Von praktischer Relevanz für das Weltklima sind deutsche Anstrengungen nicht, sollte Peking weiter auf Kohlekraftwerke setzen. Die Volksrepublik exportiert ihre Technologie zur Kohleförderung und ist zudem weltweit führend bei Investitionen in Kohlekraft-Infrastruktur.
Durch Chinas Investitionen könnte Temperatur um 2,7 Grad steigen
Durch die großangelegte Belt&Road Initiative hat China rund um den Globus hunderte Kohlekraftwerke geplant und teilweise schon gebaut. Mehr als 60 Prozent der Belt&Road-Investitionen in den Energiesektor gingen in nicht-erneuerbare Energien.
Als Folge sind die Treibhausgas-Emissionen in zwölf Belt&Road-Ländern extrem gestiegen. Im Jahr 2019 berechneten Wissenschaftler, dass die Temperatur durch Chinas Investitionen um 2,7 Grad stiegen könnte.
Das liegt weit über der 1,5 Grad-Grenze, die nicht zu überschreiten sich auch die Volksrepublik im Pariser Klimaabkommen verpflichtet hat. Innerhalb Chinas werden die Kraftwerke aber gebraucht, um die Wirtschaft anzukurbeln, die sich noch nicht wirklich von der Corona-Pandemie erholt hat.
Mit Kohlekraftwerken wird Chinas Wirtschaft angekurbelt
Denn die vielen Anlagen sorgen für einen niedrigen Strompreis. Wirtschaftliches Wachstum gerät allerdings schnell in Konflikt mit konkreten Klimaschutz-Zielen, die derzeit von Peking hinten angestellt werden.
Der Ausblick ist erschreckend: Ginge der Ausbau der Kohlekraftwerke in China ungebremst weiter, wäre die Volksrepublik Berechnungen der Boston Consulting Group zufolge 2060 noch nicht klimaneutral.
Und das, obwohl das Land auch erneuerbare Energien ausbaut. Das Ziel, bis 2030 den Gipfel des CO2-Ausstoßes erreicht zu haben, ist vor dem Hintergrund der aktuellen Kohlepolitik Chinas ebenfalls utopisch.

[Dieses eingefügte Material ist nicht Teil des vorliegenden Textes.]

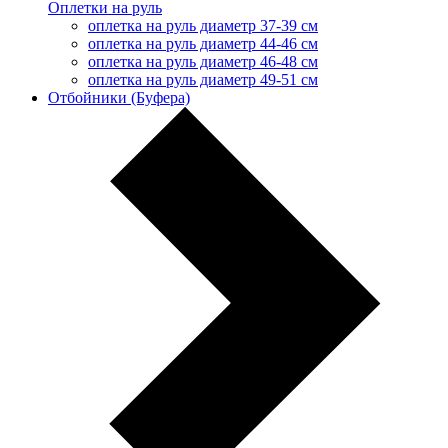
Оплетки на руль
оплетка на руль диаметр 37-39 см
оплетка на руль диаметр 44-46 см
оплетка на руль диаметр 46-48 см
оплетка на руль диаметр 49-51 см
Отбойники (Буфера)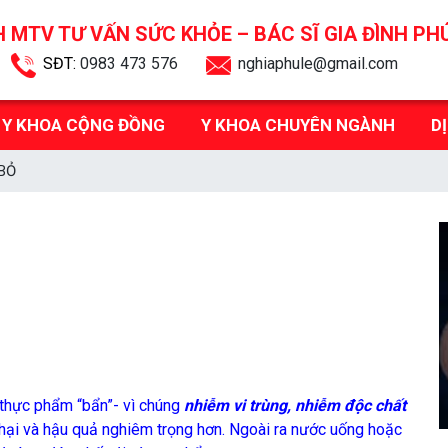
 MTV TƯ VẤN SỨC KHỎE –
BÁC SĨ GIA ĐÌNH PH
SĐT:
0983 473 576
nghiaphule@gmail.com
Y KHOA CỘNG ĐỒNG
Y KHOA CHUYÊN NGÀNH
D
BỎ
-thực phẩm “bẩn”- vì chúng
nhiễm vi trùng, nhiễm độc chất
 hại và hậu quả nghiêm trọng hơn. Ngoài ra nước uống hoặc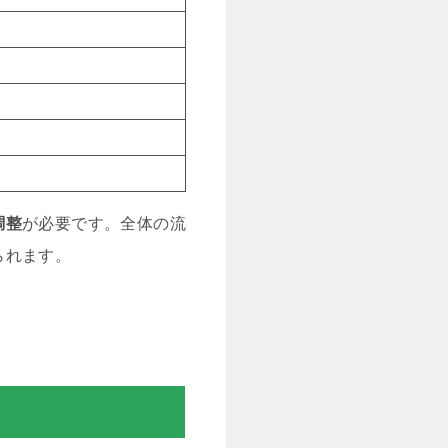
調整
が必要です。全体の流
られます。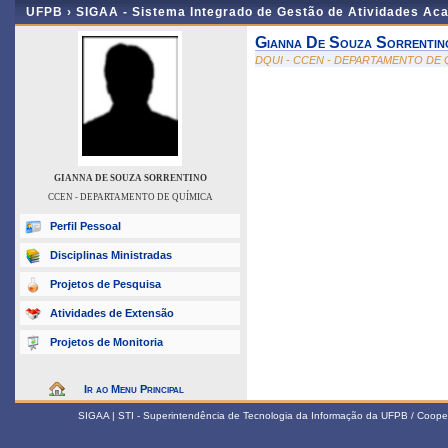
UFPB ›
SIGAA - Sistema Integrado de Gestão de Atividades Ac
Gianna De Souza Sorrentin
DQUI - CCEN - DEPARTAMENTO DE 
GIANNA DE SOUZA SORRENTINO
CCEN - DEPARTAMENTO DE QUÍMICA
Perfil Pessoal
Disciplinas Ministradas
Projetos de Pesquisa
Atividades de Extensão
Projetos de Monitoria
Ir ao Menu Principal
SIGAA | STI - Superintendência de Tecnologia da Informação da UFPB / Coope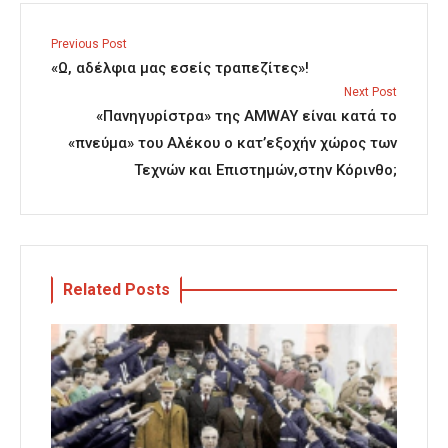
Previous Post
«Ω, αδέλφια μας εσείς τραπεζίτες»!
Next Post
«Πανηγυρίστρα» της AMWAY είναι κατά το
«πνεύμα» του Αλέκου ο κατ’εξοχήν χώρος των
Τεχνών και Επιστημών,στην Κόρινθο;
Related Posts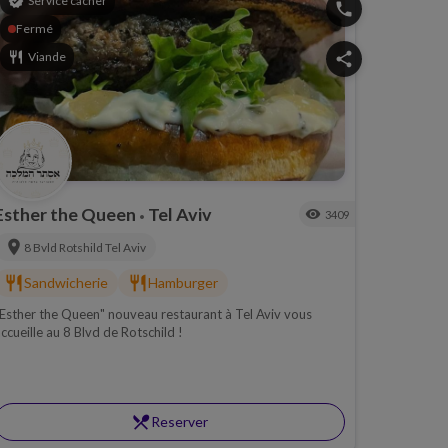
verified
Service cacher
phone
Fermé
restaurant
Viande
share
Esther the Queen
Tel Aviv
visibility
3409
•
location_on
8 Bvld Rotshild
Tel Aviv
restaurant
restaurant
Sandwicherie
Hamburger
Esther the Queen" nouveau restaurant à Tel Aviv vous
ccueille au 8 Blvd de Rotschild !
restaurant_menu
Reserver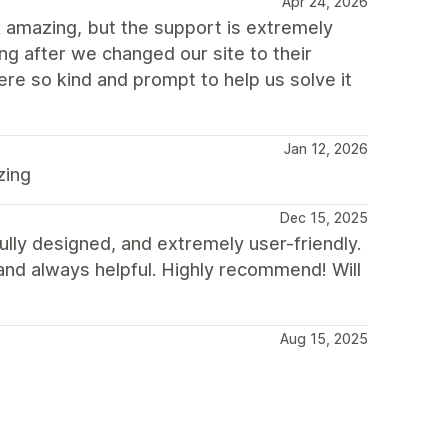
Apr 24, 2026
 amazing, but the support is extremely
ng after we changed our site to their
re so kind and prompt to help us solve it
Jan 12, 2026
zing
Dec 15, 2025
ully designed, and extremely user-friendly.
 and always helpful. Highly recommend! Will
Aug 15, 2025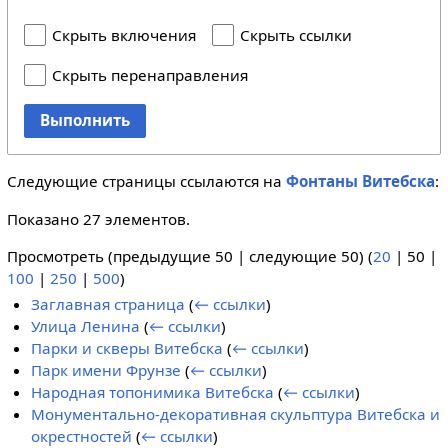
Скрыть включения
Скрыть ссылки
Скрыть перенаправления
Выполнить
Следующие страницы ссылаются на
Фонтаны Витебска
:
Показано 27 элементов.
Просмотреть (
предыдущие 50
|
следующие 50
) (
20
|
50
|
100
|
250
|
500
)
Заглавная страница
(
← ссылки
)
Улица Ленина
(
← ссылки
)
Парки и скверы Витебска
(
← ссылки
)
Парк имени Фрунзе
(
← ссылки
)
Народная топонимика Витебска
(
← ссылки
)
Монументально-декоративная скульптура Витебска и
окрестностей
(
← ссылки
)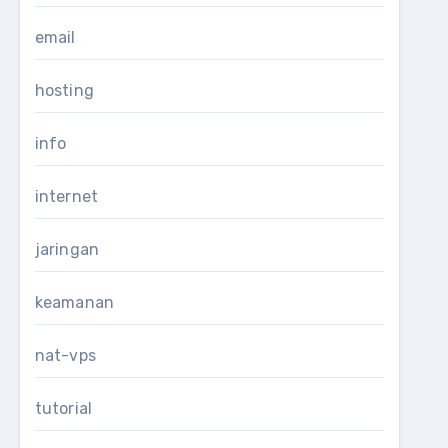
email
hosting
info
internet
jaringan
keamanan
nat-vps
tutorial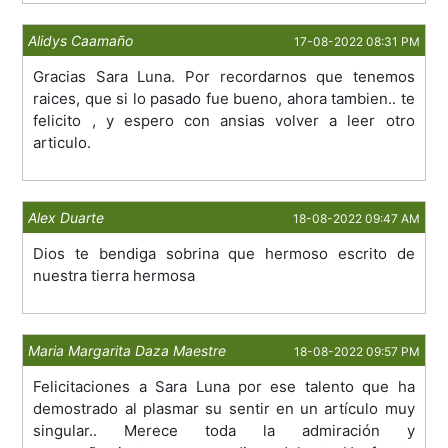
Alidys Caamaño
17-08-2022 08:31 PM
Gracias Sara Luna. Por recordarnos que tenemos
raices, que si lo pasado fue bueno, ahora tambien.. te
felicito , y espero con ansias volver a leer otro
articulo.
Alex Duarte
18-08-2022 09:47 AM
Dios te bendiga sobrina que hermoso escrito de
nuestra tierra hermosa
Maria Margarita Daza Maestre
18-08-2022 09:57 PM
Felicitaciones a Sara Luna por ese talento que ha
demostrado al plasmar su sentir en un artículo muy
singular.. Merece toda la admiración y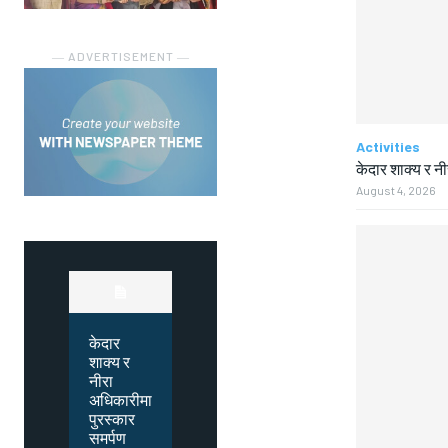
― ADVERTISEMENT ―
Activities
केदार शाक्य र न
August 4, 2026
केदार
शाक्य र
नीरा
अधिकारीमा
पुरस्कार
समर्पण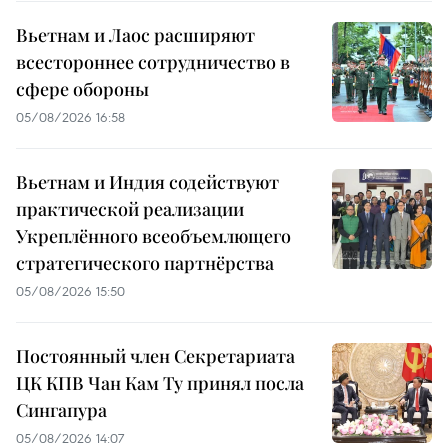
Вьетнам и Лаос расширяют
всестороннее сотрудничество в
сфере обороны
05/08/2026 16:58
Вьетнам и Индия содействуют
практической реализации
Укреплённого всеобъемлющего
стратегического партнёрства
05/08/2026 15:50
Постоянный член Секретариата
ЦК КПВ Чан Кам Ту принял посла
Сингапура
05/08/2026 14:07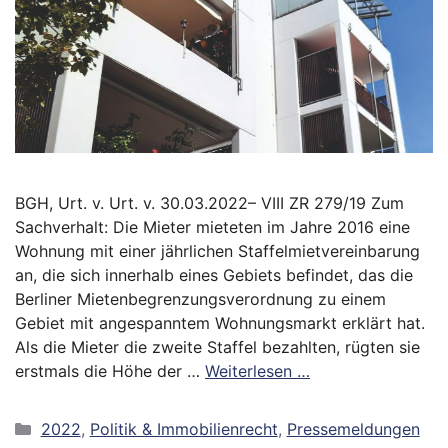
BGH, Urt. v. Urt. v. 30.03.2022– VIII ZR 279/19 Zum
Sachverhalt: Die Mieter mieteten im Jahre 2016 eine
Wohnung mit einer jährlichen Staffelmietvereinbarung
an, die sich innerhalb eines Gebiets befindet, das die
Berliner Mietenbegrenzungsverordnung zu einem
Gebiet mit angespanntem Wohnungsmarkt erklärt hat.
Als die Mieter die zweite Staffel bezahlten, rügten sie
erstmals die Höhe der …
Weiterlesen …
Kategorien
2022
,
Politik & Immobilienrecht
,
Pressemeldungen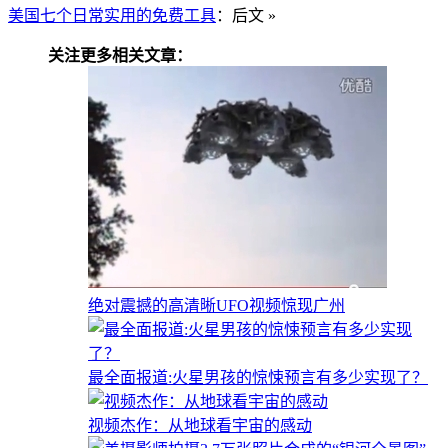
美国七个日常实用的免费工具
：后文 »
关注更多相关文章：
绝对震撼的高清晰UFO视频惊现广州
最全面报道:火星男孩的惊悚预言有多少实现了？
视频杰作：从地球看宇宙的感动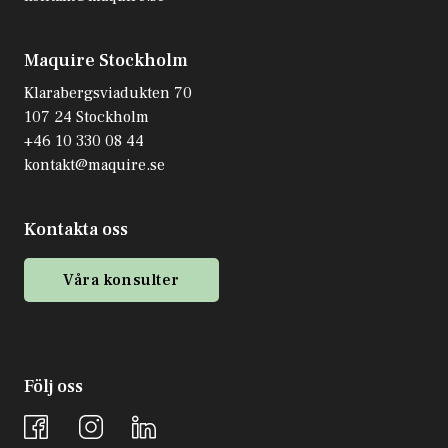
Maquire Stockholm
Klarabergsviadukten 70
107 24 Stockholm
+46 10 330 08 44
kontakt@maquire.se
Kontakta oss
Våra konsulter
Följ oss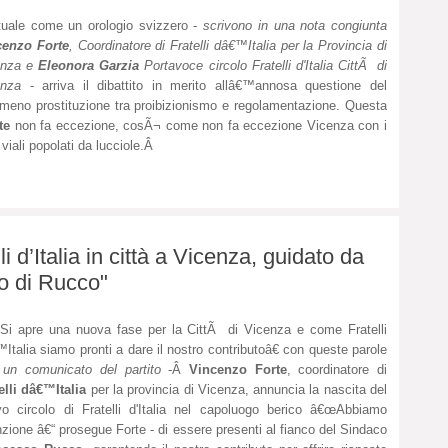
uale come un orologio svizzero -
scrivono in una nota congiunta
cenzo Forte
, Coordinatore di Fratelli dâ€™Italia per la Provincia di
enza e
Eleonora Garzia
Portavoce circolo Fratelli d'Italia CittÃ di
enza
- arriva il dibattito in merito allâ€™annosa questione del
meno prostituzione tra proibizionismo e regolamentazione. Questa
ate
non fa eccezione, cosÃ¬ come non fa eccezione Vicenza con i
 viali popolati da lucciole.Â
i d’Italia in città a Vicenza, guidato da
co di Rucco"
i apre una nuova fase per la CittÃ di Vicenza e come Fratelli
Italia siamo pronti a dare il nostro contributoâ€ con queste parole
 un comunicato del partito
-Â
Vincenzo Forte
, coordinatore di
elli dâ€™Italia
per la provincia di Vicenza, annuncia la nascita del
o circolo di Fratelli d'Italia nel capoluogo berico â€œAbbiamo
nzione â€“ prosegue Forte - di essere presenti al fianco del Sindaco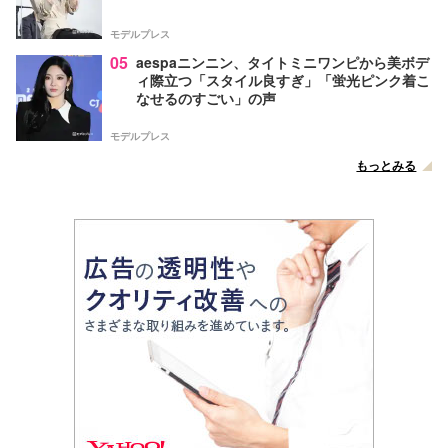
モデルプレス
05
aespaニンニン、タイトミニワンピから美ボデ
ィ際立つ「スタイル良すぎ」「蛍光ピンク着こ
なせるのすごい」の声
モデルプレス
もっとみる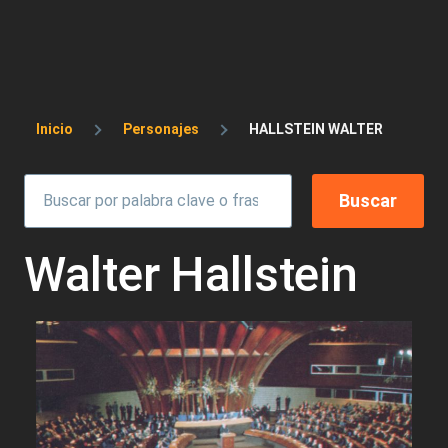
Sobrescribir enlaces de ayuda a la 
Inicio
Personajes
HALLSTEIN WALTER
Walter Hallstein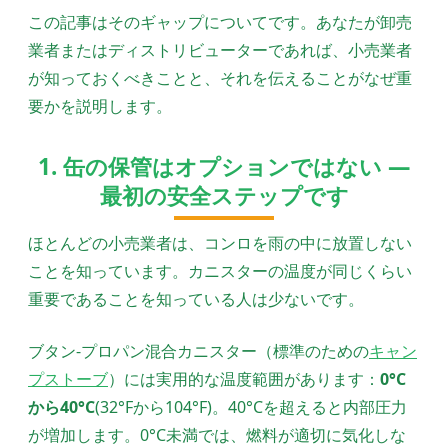
この記事はそのギャップについてです。あなたが卸売
業者またはディストリビューターであれば、小売業者
が知っておくべきことと、それを伝えることがなぜ重
要かを説明します。
1. 缶の保管はオプションではない —
最初の安全ステップです
ほとんどの小売業者は、コンロを雨の中に放置しない
ことを知っています。カニスターの温度が同じくらい
重要であることを知っている人は少ないです。
ブタン-プロパン混合カニスター（標準のための
キャン
プストーブ
）には実用的な温度範囲があります：
0°C
から40°C
(32°Fから104°F)。40°Cを超えると内部圧力
が増加します。0°C未満では、燃料が適切に気化しな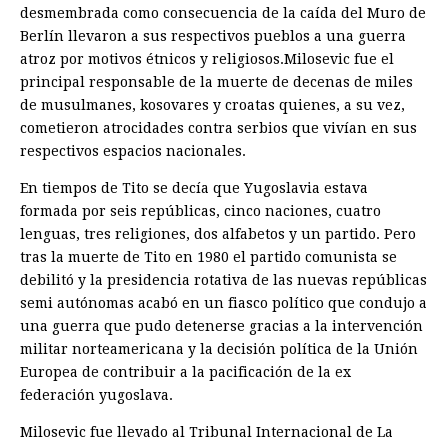
desmembrada como consecuencia de la caída del Muro de
Berlín llevaron a sus respectivos pueblos a una guerra
atroz por motivos étnicos y religiosos.Milosevic fue el
principal responsable de la muerte de decenas de miles
de musulmanes, kosovares y croatas quienes, a su vez,
cometieron atrocidades contra serbios que vivían en sus
respectivos espacios nacionales.
En tiempos de Tito se decía que Yugoslavia estava
formada por seis repúblicas, cinco naciones, cuatro
lenguas, tres religiones, dos alfabetos y un partido. Pero
tras la muerte de Tito en 1980 el partido comunista se
debilitó y la presidencia rotativa de las nuevas repúblicas
semi autónomas acabó en un fiasco político que condujo a
una guerra que pudo detenerse gracias a la intervención
militar norteamericana y la decisión política de la Unión
Europea de contribuir a la pacificación de la ex
federación yugoslava.
Milosevic fue llevado al Tribunal Internacional de La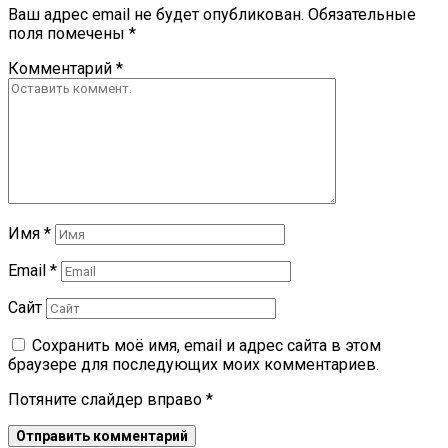
Ваш адрес email не будет опубликован.
Обязательные
поля помечены
*
Комментарий
*
Имя
*
Email
*
Сайт
Сохранить моё имя, email и адрес сайта в этом
браузере для последующих моих комментариев.
Потяните слайдер вправо
*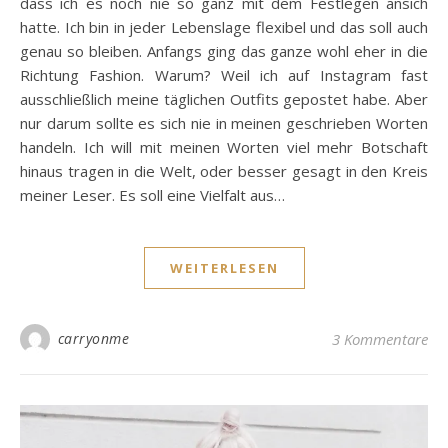
dass ich es noch nie so ganz mit dem Festlegen ansich
hatte. Ich bin in jeder Lebenslage flexibel und das soll auch
genau so bleiben. Anfangs ging das ganze wohl eher in die
Richtung Fashion. Warum? Weil ich auf Instagram fast
ausschließlich meine täglichen Outfits gepostet habe. Aber
nur darum sollte es sich nie in meinen geschrieben Worten
handeln. Ich will mit meinen Worten viel mehr Botschaft
hinaus tragen in die Welt, oder besser gesagt in den Kreis
meiner Leser. Es soll eine Vielfalt aus…
WEITERLESEN
carryonme
3 Kommentare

Xi muss Klimaschutz betreiben um sich an der Spitze zu halten
Dass das Klima im Zweifel hinten ansteht, erklärt sich politisch: Die Kommunistische Partei Chinas, die das Land diktatorisch führt, bezieht die Legitimation zur Herrschaft daraus, dass sie die Chinesen aus der Armut befreit und ihnen ein Leben in Wohlstand verschafft.
In der Pandemie haben die Menschen sowohl Wohlstandseinbußen als auch Freiheitsverluste hinnehmen müssen, was zu den größten Protesten im Land seit der Demokratiebewegung im Jahr 1989 geführt hatte.
Der Stabilität der eigenen Herrschaft wird die Kommunistische Partei unter ihrem Führer Xi Jinping immer den Vorrang geben. Von daher ist die Nomenklatura in Peking bereit, jetzt viel Geld in Kraftwerke und Förderung zu versenken.
Am Ende hat aber auch Xi verstanden, dass er die Chinesen, die seit einigen Jahren von Dürrewellen und Flutkatastrophen heimgesucht werden, vor den Auswirkungen es Klimawandels schützen muss, um das Volk weiter unter seiner Knute zu halten.
Über den Gastautor
Alexander Görlach ist Honorarprofessor für Ethik an der Leuphana Universität in Lüneburg und Senior Fellow am Carnegie Council for Ethics in International Affairs in New York. Nach einem Aufenthalt in Taiwan und Hongkong hat er sich auf den Aufstieg Chinas konzentriert und was dieser für die Demokratien in Ostasien im Besonderen bedeutet. Von 2009 bis 2015 war Alexander Görlach zudem der Herausgeber und Chefredakteur des von ihm gegründeten Debatten-Magazins The European. Heute ist er Kolumnist und Autor für verschiedene Medien. Er lebt in New York und Berlin.